[Mesa-dev] Introducing OpenSWR: High performance software rasterizer

Rowley, Timothy O timothy.o.rowley at intel.com
Wed Oct 21 15:41:06 PDT 2015


> On Oct 20, 2015, at 2:03 PM, Roland Scheidegger <sroland at vmware.com> wrote:
> 
> Certainly looks interesting...
> From a high level point of view, seems quite similar to llvmpipe (both
> tile based, using llvm for jitting shaders, ...). Of course llvmpipe
> isn't well suited for these kind of workloads (the most important use
> case is desktop compositing, so a couple dozen vertices per frame but
> millions of pixels...).

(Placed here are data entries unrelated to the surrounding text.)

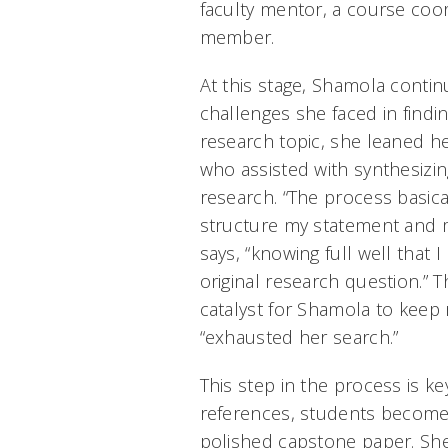
faculty mentor, a course coor
member.
At this stage, Shamola contin
challenges she faced in findi
research topic, she leaned he
who assisted with synthesizin
research. “The process basic
structure my statement and 
says, “knowing full well that
original research question.”
catalyst for Shamola to keep 
“exhausted her search.”
This step in the process is ke
references, students become p
polished capstone paper. Sh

Making vertex loads scale is something which
> just wasn't worth the effort so far (there's not actually that many
> people working on llvmpipe), albeit we realize that the completely
> non-parallel nature of it currently actually can hinder scaling quite a
> bit even for "typical" workloads (not desktop compositing, but "simple"
> 3d apps) once you've got enough cores/threads (8 or so), but that's
> something we're not worried too much about.
> I think requiring llvm 3.6 probably isn't going to work if you want to
> upstream this, a minimum version of 3.6 is fine but the general rule is
> things should still work with newer versions (including current
> development version, seems like you're using c++ interface of llvm quite
> a bit so that's probably going to require some #ifdef mess). Albeit I
> guess if you just don't try to build the driver with non-released
> versions that's probably ok (but will limit the ability for some people
> to try out your driver).

Some differences between llvmpipe and swr based on my understanding of llvmpipe’s architecture:

threading model
	llvmpipe: single threaded vertex processing, up to 16 rasterization threads
	swr: common thread pool that pick up frontend or backend work as available
vertex processing
	llvmpipe: entire draw call processed in a single pass
	swr: large draws chopped into chunks that can be processed in parallel
frontend/backend coupling
	llvmpipe: separate binning pass in single threaded frontend
	swr: frontend vertex processing and binning combined in a single pass
primitive assembly and binning
	llvmpipe: scalar c code
	swr: x86 avx/avx2 working on vector of primitives
fragment processing
	llvmpipe: single jitted shader combining depth/fragment/stencil/blend on16x16 block
	swr: separate jitted fragment and blend shaders, plus templated depth test
in-memory representation
	llvmpipe: direct access to render targets
	swr: hot-tile working representation with load and/or store at required times

As you say, we do use LLVM’s C++ API.  While that has some advantages, it’s not guaranteed to be stable and can/does make nontrivial changes.  3.6 to 3.7 made some change to at least the GEP instruction which we could work around if necessary for upstreaming.